The US Department of Commerce on Wednesday issued a preliminary ruling against six Taiwanese steelmakers, including Leicong Industry Co (麗鋼), saying it had discovered that the firms exported cheap, non-oriented electrical steel (NOES) products to the US with the help of state subsidies.
NOES is cold-rolled, flat-rolled alloy steel used in the machine tool industry and electricity generators.
For allegedly dumping NOES products that Washington says generated unfair pricing competition for their US rivals, Leicong and five other steelmakers will be made to pay anti-subsidy duties ranging from 6.41 to 12.82 percent for US imports, the Bureau of Foreign Trade said yesterday in a statement on its Web site.
Bureau deputy director-general Cynthia Kiang (江文若) said by telephone: “Only those steelmakers which received subsidies accounting for more than 2 percent of their NOES prices would face the anti-subsidy duties.”

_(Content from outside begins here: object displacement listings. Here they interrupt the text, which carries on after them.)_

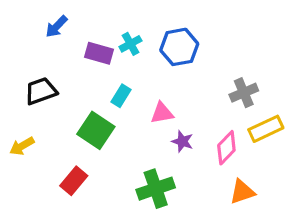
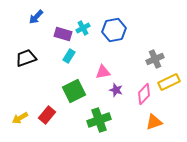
cyan rectangle: (121, 96) -> (69, 56), moved
green square: (96, 130) -> (74, 91), moved, turned 30
yellow arrow: (22, 146) -> (20, 118), moved

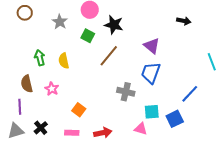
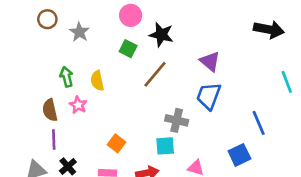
black arrow: (184, 21) -> (269, 29), moved, size x1.6
gray star: (60, 22) -> (79, 32), moved
pink star: (52, 89) -> (78, 105), moved
blue line: (190, 94) -> (259, 123), turned -66
purple line: (20, 107) -> (54, 140), moved
cyan square: (152, 112) -> (165, 146), moved

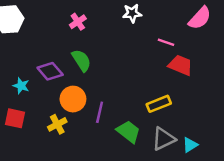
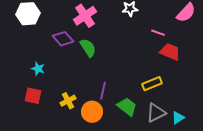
pink cross: (78, 22) -> (85, 16), size x1.6
purple diamond: (50, 71) -> (63, 39), moved
orange circle: (73, 99) -> (92, 112), moved

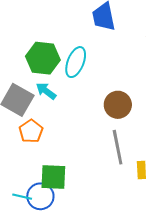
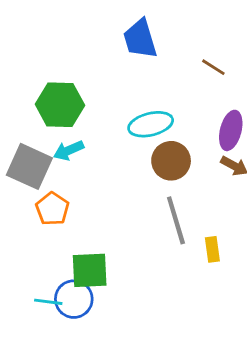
cyan ellipse: (76, 62) -> (151, 124), moved, turned 60
cyan arrow: (46, 91) -> (69, 150), turned -55

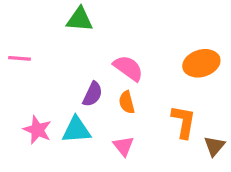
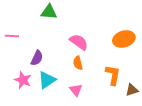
purple semicircle: (93, 94) -> (37, 58), moved
cyan triangle: (76, 130) -> (47, 80), turned -30
brown triangle: (214, 146) -> (132, 90), turned 32

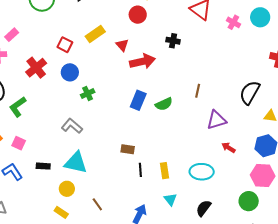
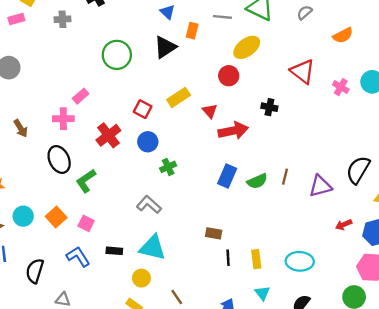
brown line: (198, 91) -> (285, 177), moved
purple triangle: (216, 120) -> (320, 186), moved
red arrow: (228, 148) -> (344, 225), moved, turned -56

Kiang said the anti-subsidy duty rates were determined by US Customs on the basis of the value of the subsidies each steelmaker received from the Taiwanese government.
“However, the results of the US Department of Commerce’s anti-dumping probe will be proven false because the Taiwanese government never conducted a subsidy program for steelmakers,” Kiang said.
As a member of the WTO, Taiwan cannot subsidize any company in its steel industry and must “treat every firm equally,” she added.
To help resolve the six steelmakers’ dispute with US officials, a bureau task force plans to aid the US commerce department’s anti-subsidy investigation in the coming months by providing documents that track the firms’ NOES prices, she added.
The department is scheduled to issue a final decision on its probe in July.
China Steel Corp (CSC, 中鋼), Taiwan’s No. 1 integrated steelmaker, and its subsidiaries will not be subject to the anti-subsidy tax because a preliminary investigation found that they received “an inconsiderable amount” in subsidies.
According to Washington, a de minimis subsidy rate of less than 1 percent was calculated for China Steel and affiliates Himag Magnetic Corp (高科磁技) and China Steel Global Trading Corp (中貿國際).
The department launched its anti-subsidy probe into exporters from Taiwan, China and South Korea in November last year after Ohio-based AK Steel Corp filed a complaint with the department.
It is the first time in 27 years that Taiwan’s steelmakers have been the subjects of an anti-dumping investigation by the US government.